Dalloway takes place shortly after the conclusion of World War I, we can
infer that Septimus had fought for Britain in the war, and that he suffers from
“shell shock.” Moreover, we can infer that Septimus’s “shell shock” has
transformed him into a different, traumatized man. However, rather than simply
state that the war has changed Septimus, Woolf shows this through
stream-of-consciousness narration. She writes:
“But they beckoned; leaves were
alive; trees were alive. And the leaves being connected by millions of fibres
with his own body, there on the seat, fanned it up and down; when the branch
stretched he, too, made that statement. The sparrows fluttering, rising, and
fallying in jagged fountains were part of the pattern; the white and blue,
barred with black branches” (22)
“There was his hand; there the
dead. White things were assembly behind the railings opposite. But he dared not
look. Evans was behind the railings!” (25).
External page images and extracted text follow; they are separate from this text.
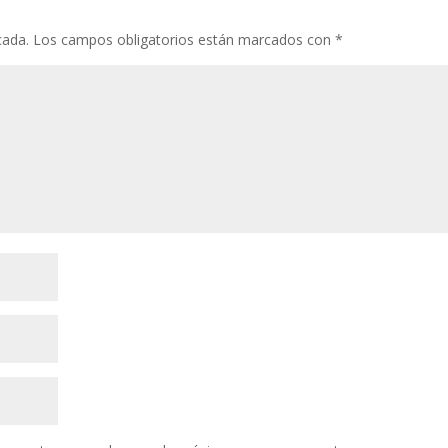
cada.
Los campos obligatorios están marcados con
*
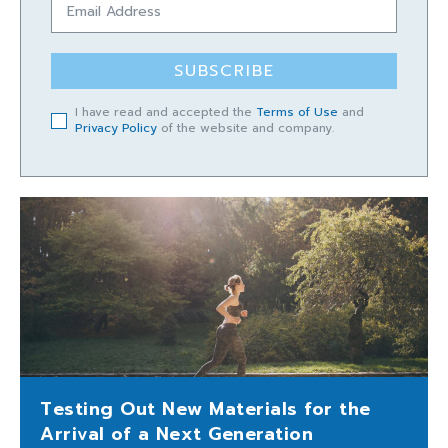
SUBSCRIBE
I have read and accepted the
Terms of Use
and
Privacy Policy
of the website and company.
Testing Out New Materials for the
Arrival of a Next Generation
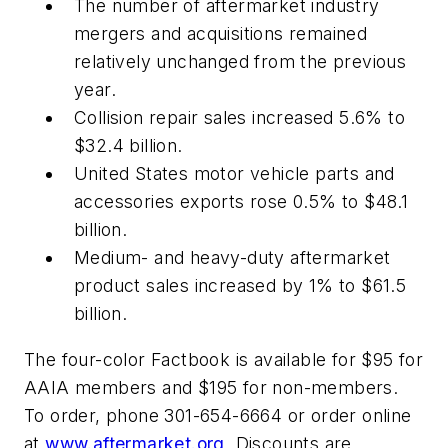
The number of aftermarket industry
mergers and acquisitions remained
relatively unchanged from the previous
year.
Collision repair sales increased 5.6% to
$32.4 billion.
United States motor vehicle parts and
accessories exports rose 0.5% to $48.1
billion.
Medium- and heavy-duty aftermarket
product sales increased by 1% to $61.5
billion.
The four-color
Factbook
is available for $95 for
AAIA members and $195 for non-members.
To order, phone 301-654-6664 or order online
at
www.aftermarket.org
. Discounts are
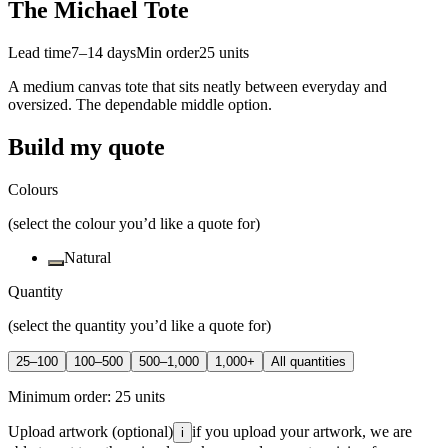
The Michael Tote
Lead time
7–14 days
Min order
25
units
A medium canvas tote that sits neatly between everyday and
oversized. The dependable middle option.
Build my quote
Colours
(select the colour you’d like a quote for)
Natural
Quantity
(select the quantity you’d like a quote for)
25–100
100–500
500–1,000
1,000+
All quantities
Minimum order:
25
units
Upload artwork
(optional)
if you upload your artwork, we are
i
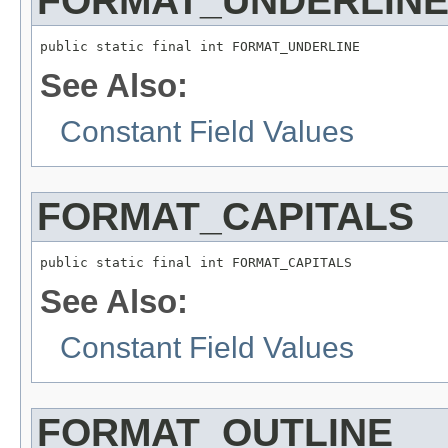
FORMAT_UNDERLIN
public static final int FORMAT_UNDERLINE
See Also:
Constant Field Values
FORMAT_CAPITALS
public static final int FORMAT_CAPITALS
See Also:
Constant Field Values
FORMAT_OUTLINE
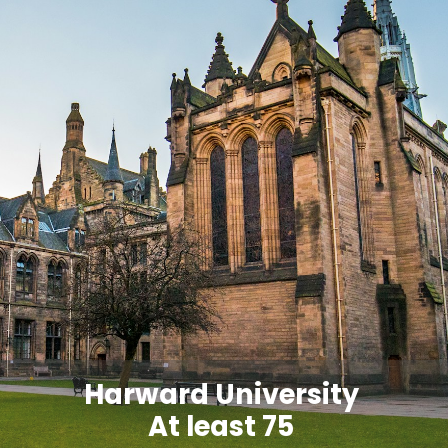
Harward University
At least 75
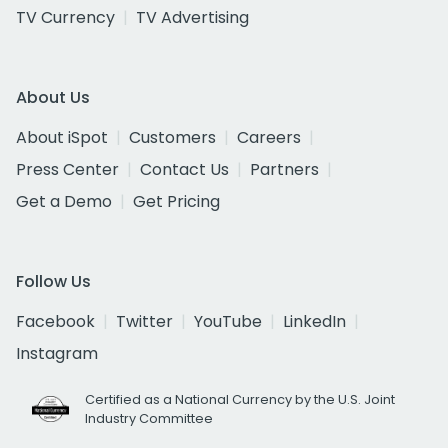
TV Currency
TV Advertising
About Us
About iSpot
Customers
Careers
Press Center
Contact Us
Partners
Get a Demo
Get Pricing
Follow Us
Facebook
Twitter
YouTube
LinkedIn
Instagram
Certified as a National Currency by the U.S. Joint
Industry Committee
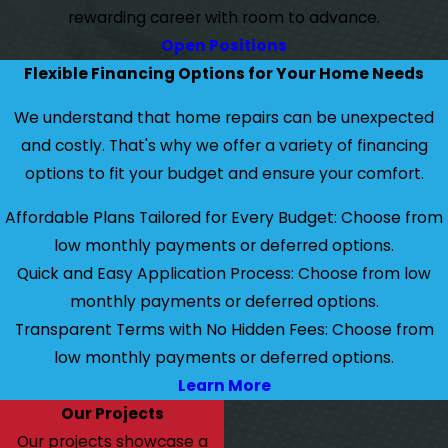
rewarding career with room to advance.
Open Positions
Flexible Financing Options for Your Home Needs
We understand that home repairs can be unexpected
and costly. That's why we offer a variety of financing
options to fit your budget and ensure your comfort.
Affordable Plans Tailored for Every Budget: Choose from
low monthly payments or deferred options.
Quick and Easy Application Process: Choose from low
monthly payments or deferred options.
Transparent Terms with No Hidden Fees: Choose from
low monthly payments or deferred options.
Learn More
Our Projects
Our projects showcase a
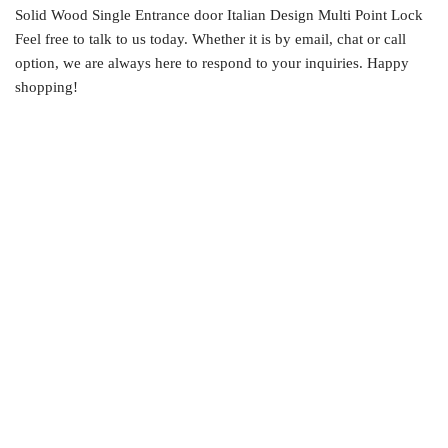
Solid Wood Single Entrance door Italian Design Multi Point Lock
Feel free to talk to us today. Whether it is by email, chat or call
option, we are always here to respond to your inquiries. Happy
shopping!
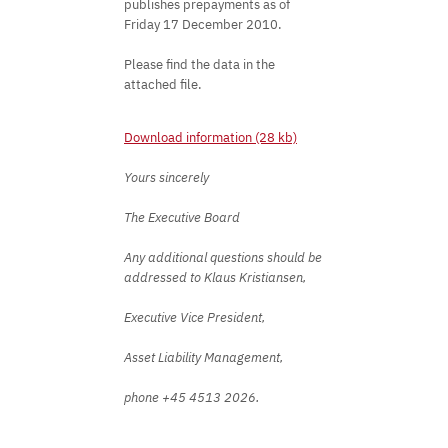
publishes prepayments as of
Friday 17 December 2010.
Please find the data in the
attached file.
Download information (28 kb)
Yours sincerely
The Executive Board
Any additional questions should be
addressed to Klaus Kristiansen,
Executive Vice President,
Asset Liability Management,
phone +45 4513 2026.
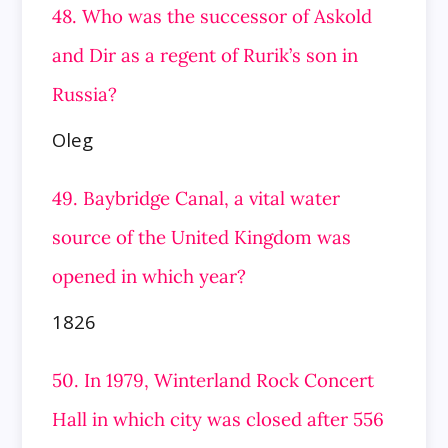
48. Who was the successor of Askold
and Dir as a regent of Rurik’s son in
Russia?
Oleg
49. Baybridge Canal, a vital water
source of the United Kingdom was
opened in which year?
1826
50. In 1979, Winterland Rock Concert
Hall in which city was closed after 556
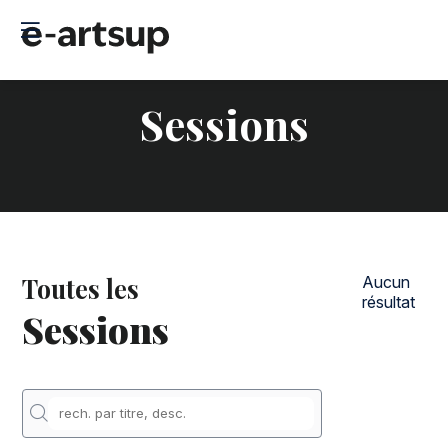
Sessions
Toutes les
Aucun
résultat
Sessions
Septimus seems to be in his own world. Rather than giving
his attention to his wife Lucrezia, he stares off in the distance and focuses
on the life of nature itself. Moreover, visions of his war experiences return
to haunt him. Woolf’s narration effectively legitimizes the effects of “shell
shock” and provides a stark contrast to Dr. Holmes’s conclusion that nothing is
wrong with Septimus.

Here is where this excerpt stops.